- EXERCISE REQUIREMENTS: From the entries below, list each line with "March".

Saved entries
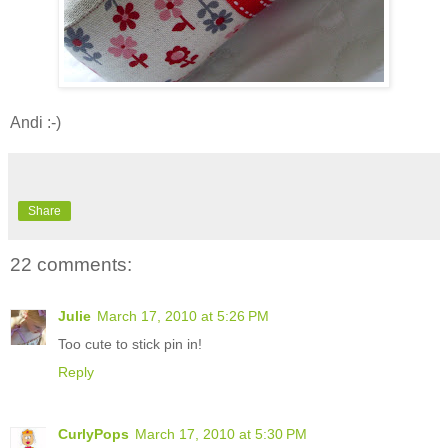
Andi :-)
Share
22 comments:
Julie
March 17, 2010 at 5:26 PM
Too cute to stick pin in!
Reply
CurlyPops
March 17, 2010 at 5:30 PM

- TASK OUTPUT:
March 17, 2010 at 5:26 PM
March 17, 2010 at 5:30 PM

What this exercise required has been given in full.